12 Ağustos 2018 Pazar

Tersten Minimalizm Oyunu 1. Gün



Önceki yazılarımda bahsettiğim oyunumun ilk gününe ait fotoğraflar. Benden ayrılan 30 eşya. 
Önceki yazılarımı okumadıysanız
Buraya tıklayarak nasıl biriktiğimi
Buraya tıklayarak nasıl sadeleşmeye başladığımı
Buraya tıklayarak tersten minimalizm oyunu ile ilgili yazımı okuyabilirsiniz.
Gelelim eşyalara

  Severek aldığım başlarda çok kullandığım ancak yenilerinin gelmesiyle 2 senedir neredeyse hiç giymediğim montum
Çoook eskilerden aldığım ancak artık desenli olduğu için hiç kullanmadığım 2 eşarp
Çok sevdiğim ancak bedenime büyük olduğu için çok az giyip yıllardır sakladığım bir üst 
Dünyanın en anlamsız ayakta 1 dakika durmayan tasarımına sahip 2 çift çorap fotoğrafta gördükleriniz

Aynı tip askılı üstün 5 rengi de elimden çıkardıklarımdan çünkü bunları yıllarca önce başkalarında görüp özendiğim için aldım ancak ben askılı şeyleri dışarıda hiç giymedim e içime giymek için de uygun değillerdi ara ara kışları giyiyordum, ancak pamuk iç çamaşırlarının önemini de anlayınca elimde tutmak için sebebim kalmadı
Alttaki çiçekli ise modeli harika olan tam bir tatil elbisesi ama bana büyük hiç giymedim ilerde evde giyerim diye saklıyordum, ama saklamama değecek kadar bana yakışmadığına karar verdim. Modeline bayılıyorum hemen bir fotoğrafını da ekleyeyim


Eldivenler bana arkadaşımın hediyesiydi, ihtiyacım olan zamanlarda fazlasıyla ihtiyacımı karşıladılar ancak bana oldukça büyükler ve artık bedenime tam 2 farklı eldivenim var, kendisine ve bana veren arkadaşıma teşekkürlerimi sunarak vedalaşıyorum.
Gri olansa etek şeklinde pareo haşema alırken 2 tane pareo alırsam 30 40 tl kadar bir indirim elde edecektim bu yüzden almıştım tabiki hiç  kullanmadım ama atmamıştım da, artık elimden çıkıyor.
Pembeli olansa nerden geldiğini bilmdiğim bir şal, evdeydi boynuma dolarım diye saklıyordum ancak hiç kullanmadım ve çok kaşındırıcı bir kumaşı var.
Mavi çizgili bana çok güzelce hizmet etmiş ve artık eskimiş bir tişört. 
Yandaki beyaz mangodan aldığım yine bana büyük geldiği için ve eskiden bile dışarıda pek elbise giyen biri olmadığım için 1 2 kez giydiğim elbisem.
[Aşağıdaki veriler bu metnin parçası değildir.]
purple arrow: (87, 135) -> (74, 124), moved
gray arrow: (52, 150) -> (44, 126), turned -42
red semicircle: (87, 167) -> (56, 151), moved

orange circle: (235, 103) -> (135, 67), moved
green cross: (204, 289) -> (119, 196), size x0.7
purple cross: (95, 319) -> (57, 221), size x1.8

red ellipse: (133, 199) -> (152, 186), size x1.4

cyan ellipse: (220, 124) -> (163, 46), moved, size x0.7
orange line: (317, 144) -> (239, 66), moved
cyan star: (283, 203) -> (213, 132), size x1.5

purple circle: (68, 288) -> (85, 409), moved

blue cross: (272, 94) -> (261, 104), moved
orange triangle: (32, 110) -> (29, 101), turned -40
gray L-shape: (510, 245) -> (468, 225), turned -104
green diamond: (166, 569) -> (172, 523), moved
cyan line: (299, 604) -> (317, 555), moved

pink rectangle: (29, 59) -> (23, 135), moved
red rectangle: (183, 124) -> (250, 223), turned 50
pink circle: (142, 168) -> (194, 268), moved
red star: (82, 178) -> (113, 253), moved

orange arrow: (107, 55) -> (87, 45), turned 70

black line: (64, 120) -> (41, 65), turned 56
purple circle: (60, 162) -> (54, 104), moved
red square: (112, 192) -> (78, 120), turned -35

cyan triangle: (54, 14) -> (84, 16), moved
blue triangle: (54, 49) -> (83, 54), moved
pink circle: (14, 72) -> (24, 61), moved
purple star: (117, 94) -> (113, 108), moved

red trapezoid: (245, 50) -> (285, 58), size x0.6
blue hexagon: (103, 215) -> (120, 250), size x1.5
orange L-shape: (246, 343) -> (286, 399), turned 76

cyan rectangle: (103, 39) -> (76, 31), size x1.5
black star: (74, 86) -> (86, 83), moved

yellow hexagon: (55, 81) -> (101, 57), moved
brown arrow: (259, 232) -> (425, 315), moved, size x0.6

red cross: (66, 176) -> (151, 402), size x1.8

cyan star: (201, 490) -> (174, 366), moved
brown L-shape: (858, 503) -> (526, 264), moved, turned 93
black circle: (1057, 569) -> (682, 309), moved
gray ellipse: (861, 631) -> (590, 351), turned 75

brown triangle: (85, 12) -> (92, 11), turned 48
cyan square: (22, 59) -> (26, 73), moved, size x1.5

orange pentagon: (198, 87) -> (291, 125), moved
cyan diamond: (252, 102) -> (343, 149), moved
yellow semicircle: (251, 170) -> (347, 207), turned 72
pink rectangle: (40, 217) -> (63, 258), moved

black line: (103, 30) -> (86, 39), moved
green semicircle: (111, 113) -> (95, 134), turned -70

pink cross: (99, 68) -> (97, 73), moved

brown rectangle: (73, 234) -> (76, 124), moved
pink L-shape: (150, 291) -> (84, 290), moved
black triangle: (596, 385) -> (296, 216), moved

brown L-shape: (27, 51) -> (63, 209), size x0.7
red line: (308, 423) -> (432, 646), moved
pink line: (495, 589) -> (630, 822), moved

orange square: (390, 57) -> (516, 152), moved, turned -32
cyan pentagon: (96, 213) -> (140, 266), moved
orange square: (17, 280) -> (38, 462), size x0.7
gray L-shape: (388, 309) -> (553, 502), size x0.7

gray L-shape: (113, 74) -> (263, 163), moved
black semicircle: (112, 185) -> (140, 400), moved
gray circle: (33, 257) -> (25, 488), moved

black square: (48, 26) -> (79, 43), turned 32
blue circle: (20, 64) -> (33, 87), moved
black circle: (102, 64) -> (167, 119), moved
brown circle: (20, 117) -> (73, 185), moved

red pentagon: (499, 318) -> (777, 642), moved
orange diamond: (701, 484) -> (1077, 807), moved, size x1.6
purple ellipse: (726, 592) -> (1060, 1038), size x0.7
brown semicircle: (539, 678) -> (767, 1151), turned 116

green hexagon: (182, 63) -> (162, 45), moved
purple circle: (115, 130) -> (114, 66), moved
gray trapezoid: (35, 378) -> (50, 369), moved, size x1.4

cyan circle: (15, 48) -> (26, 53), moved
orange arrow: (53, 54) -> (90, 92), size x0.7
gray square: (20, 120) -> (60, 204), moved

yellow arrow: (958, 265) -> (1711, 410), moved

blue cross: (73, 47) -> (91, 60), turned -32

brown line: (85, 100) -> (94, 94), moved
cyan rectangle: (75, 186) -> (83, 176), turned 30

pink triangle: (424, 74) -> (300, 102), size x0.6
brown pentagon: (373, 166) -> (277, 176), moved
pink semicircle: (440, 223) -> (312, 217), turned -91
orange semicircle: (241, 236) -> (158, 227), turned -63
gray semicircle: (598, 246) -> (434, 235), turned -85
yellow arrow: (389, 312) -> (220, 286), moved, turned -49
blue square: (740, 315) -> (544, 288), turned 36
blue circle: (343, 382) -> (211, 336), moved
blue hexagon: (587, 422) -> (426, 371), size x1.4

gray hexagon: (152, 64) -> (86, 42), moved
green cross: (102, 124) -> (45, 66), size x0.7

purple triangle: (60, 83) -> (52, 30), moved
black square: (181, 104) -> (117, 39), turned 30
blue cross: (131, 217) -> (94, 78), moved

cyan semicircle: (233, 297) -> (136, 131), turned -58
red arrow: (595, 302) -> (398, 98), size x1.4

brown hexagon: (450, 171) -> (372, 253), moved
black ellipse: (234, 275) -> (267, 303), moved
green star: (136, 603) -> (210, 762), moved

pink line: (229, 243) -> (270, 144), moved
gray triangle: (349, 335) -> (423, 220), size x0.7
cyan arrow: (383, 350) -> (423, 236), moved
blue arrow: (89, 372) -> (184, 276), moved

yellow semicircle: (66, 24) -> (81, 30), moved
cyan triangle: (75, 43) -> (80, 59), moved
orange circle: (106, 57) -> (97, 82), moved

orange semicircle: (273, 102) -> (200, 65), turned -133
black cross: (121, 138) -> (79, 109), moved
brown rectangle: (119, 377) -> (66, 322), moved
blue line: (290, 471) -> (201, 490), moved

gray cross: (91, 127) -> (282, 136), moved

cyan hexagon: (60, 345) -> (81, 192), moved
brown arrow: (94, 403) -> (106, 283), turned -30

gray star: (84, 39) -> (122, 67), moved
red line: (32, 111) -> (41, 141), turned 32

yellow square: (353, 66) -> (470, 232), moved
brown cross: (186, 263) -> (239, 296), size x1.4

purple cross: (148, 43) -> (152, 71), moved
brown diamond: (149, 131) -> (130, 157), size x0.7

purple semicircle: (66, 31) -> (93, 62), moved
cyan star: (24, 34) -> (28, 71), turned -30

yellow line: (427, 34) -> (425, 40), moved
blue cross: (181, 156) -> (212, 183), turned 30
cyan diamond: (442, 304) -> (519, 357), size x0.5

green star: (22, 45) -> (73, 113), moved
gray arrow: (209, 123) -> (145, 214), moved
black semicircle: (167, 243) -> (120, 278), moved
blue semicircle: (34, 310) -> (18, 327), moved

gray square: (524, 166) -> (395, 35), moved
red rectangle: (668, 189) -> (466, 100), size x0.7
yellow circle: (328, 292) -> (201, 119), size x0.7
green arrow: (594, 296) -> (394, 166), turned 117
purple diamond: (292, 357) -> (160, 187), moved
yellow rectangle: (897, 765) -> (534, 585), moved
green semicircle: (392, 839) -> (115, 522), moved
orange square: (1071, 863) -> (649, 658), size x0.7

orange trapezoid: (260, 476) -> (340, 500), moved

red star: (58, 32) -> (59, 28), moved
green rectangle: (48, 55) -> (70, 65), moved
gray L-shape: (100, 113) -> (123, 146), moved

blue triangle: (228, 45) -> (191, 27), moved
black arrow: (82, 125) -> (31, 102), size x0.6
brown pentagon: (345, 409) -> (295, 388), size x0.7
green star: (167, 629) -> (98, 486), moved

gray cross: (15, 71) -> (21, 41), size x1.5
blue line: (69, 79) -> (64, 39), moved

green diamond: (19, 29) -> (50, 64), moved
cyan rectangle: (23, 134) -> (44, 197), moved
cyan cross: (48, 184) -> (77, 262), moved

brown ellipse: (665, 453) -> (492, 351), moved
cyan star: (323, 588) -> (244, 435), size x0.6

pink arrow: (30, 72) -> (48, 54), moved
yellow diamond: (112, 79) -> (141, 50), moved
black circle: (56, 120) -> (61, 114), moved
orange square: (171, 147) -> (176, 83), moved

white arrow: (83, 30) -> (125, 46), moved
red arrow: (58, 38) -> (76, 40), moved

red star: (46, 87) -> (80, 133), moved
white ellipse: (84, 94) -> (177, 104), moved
Bunu da pek severdim hemen bir fotoğraf ekleyeyim.

Alttaki ise kotondan aldığım bir kumaş çanta, baya büyük zamanında kitaplarımı bile taşırdım kendisiyle katlayıp koydum. Ancak ben çok zayıfım ve büyük çantalar bende çok sırıtıyor bu yüzden havuza giderken birkaç kez ve dershaneye giderken 'çeşit olsun' diye bir süre kullandım (markalarını söyleme sebebim gardırops üzerinden satışa koyacağım belki yazıyı okurken tam da böyle bir şeye ihtiyacı olan olur diye bilgi vermiş olmak, yine de sadeleşme temalı bir yazıda tüketime yöneltmek istemem, ihtiyacı olan varsaa gardırops hesabım gencceyizci)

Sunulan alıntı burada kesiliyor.